[Stored data entries]
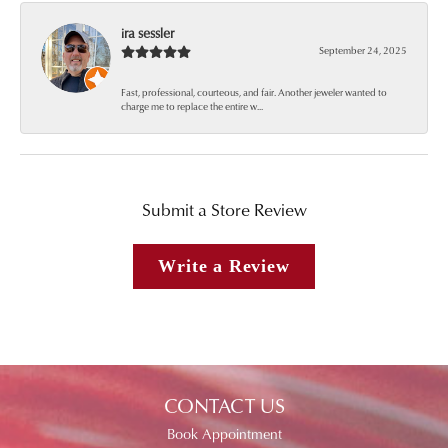
ira sessler
September 24, 2025
Fast, professional, courteous, and fair. Another jeweler wanted to
charge me to replace the entire w...
Submit a Store Review
Write a Review
CONTACT US
Book Appointment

WORK REQUIRED =>
For this exercise, reproduce exactly each line from the one containing "Submit a Store Review" through the last line of the data, and no others.

RESPONSE AREA =>
Submit a Store Review
Write a Review
CONTACT US
Book Appointment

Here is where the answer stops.